L’exposition par un organe officiel de l’Olympisme de ces actes de militantisme sportif entre cependant en contradiction avec la Règle 50.2 et le principe affiché de neutralité politique des JO. Débat que relance le « collectif 50.2 », rassemblant 150 signataires, universitaires, sportifs et spécialistes du sport, à l’origine d’une lettre ouverte, relayée largement sur les réseaux sociaux.

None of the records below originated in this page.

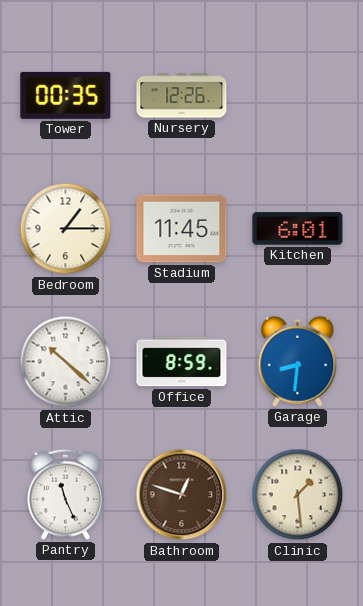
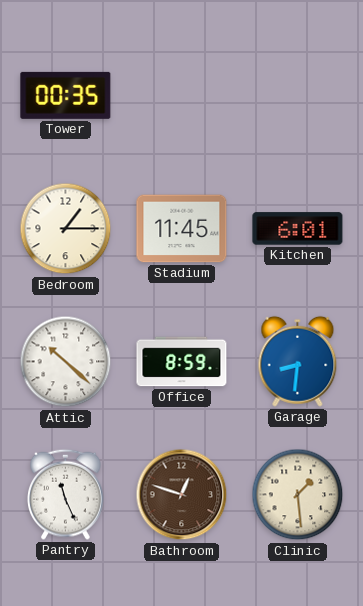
Nursery: 12:26 -> none
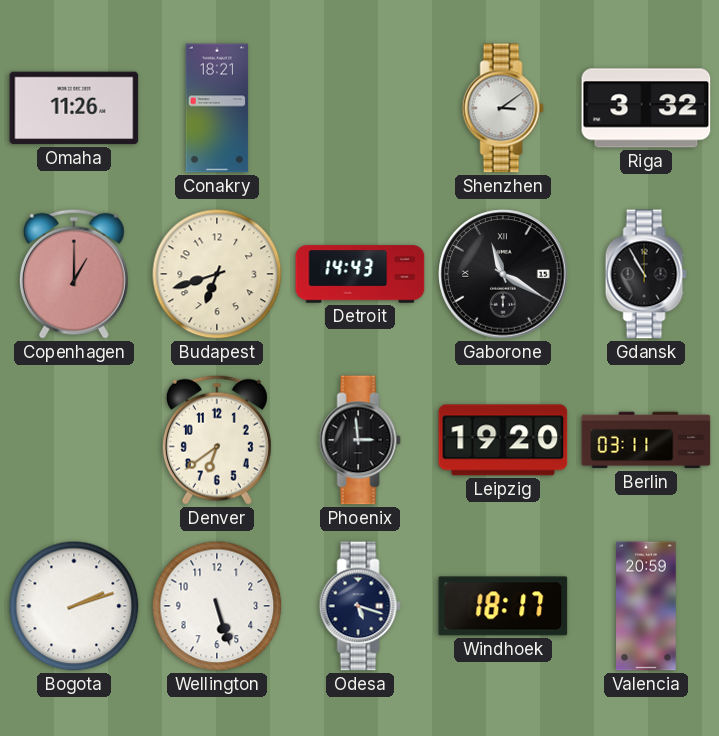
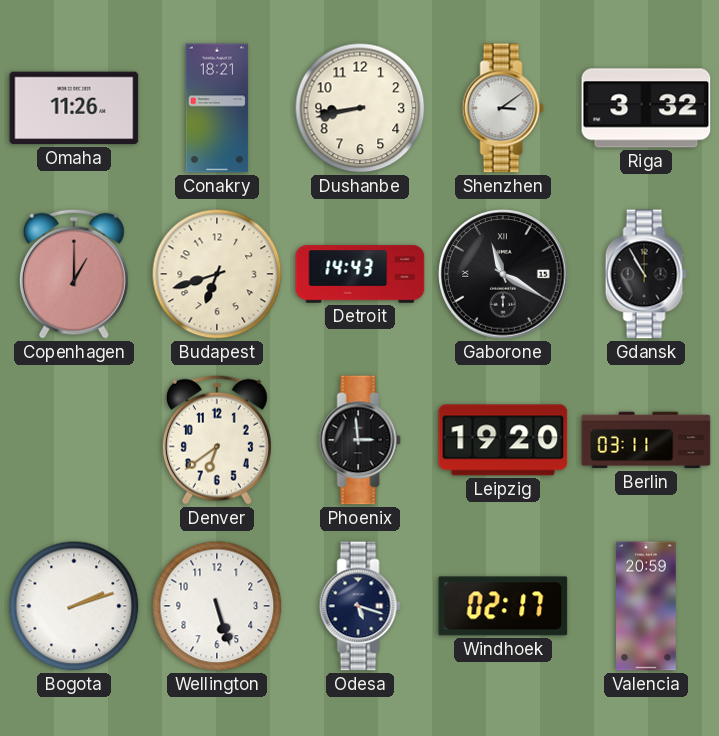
Dushanbe: none -> 8:43
Windhoek: 18:17 -> 02:17
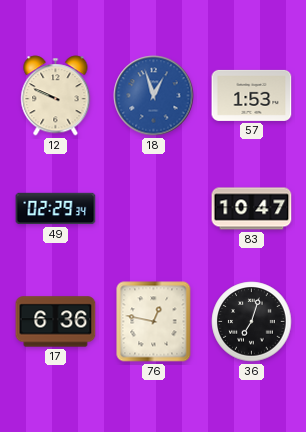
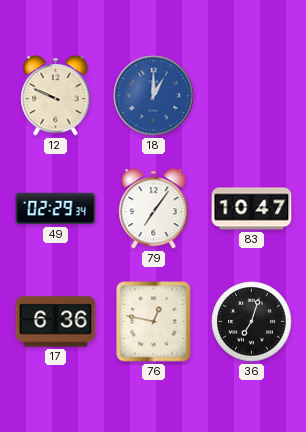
18: 12:57 -> 1:00
57: 1:53 -> none
79: none -> 7:06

Au-delà des questionnements sur la règle 50.2, ne pourrait-on pas se demander si le mouvement olympique ne fait pas lui-même œuvre de propagande en véhiculant la vision d’un monde meilleur par le sport, depuis sa création par Pierre de Coubertin ? Sans pour autant que ce mot ne soit connoté de manière négative puisqu’il renvoie à un idéal fédérateur, « la grande idée olympique » :

« Avec le rénovateur des Jeux Olympiques nous crûmes et pensâmes certainement tous que la rencontre pacifique des peuples sur le terrain du sport rapprocherait à tel point les nations, que les Jeux olympiques sous leur forme moderne deviendraient un élément puissant de propagande pour l’idée de la paix mondiale. » (Bulletin du Comité International Olympique, juin 1933, texte signé par ordre de la Commission, Dimanche 31 mai 1925. R. S. de Courcy-Laffan)

On trouve par exemple un long article intitulé « La propagande pour l’Olympisme » dans le Bulletin du Comité International Olympique de Février 1947 où il est annoncé qu’une « propagande intense » est « nécessaire afin de réussir pour le bien du monde l’œuvre salutaire de l’olympisme ».

À ce titre, le discours du Président du CIO, Thomas Bach, lors de la cérémonie d’ouverture des JO le 23 juillet 2021, ne relève-t-il pas d’une « idéologie politique » ? Il propose une vision du monde et exprime un point de vue, un idéal, celui de la « communauté olympique », partageant un même système de croyances.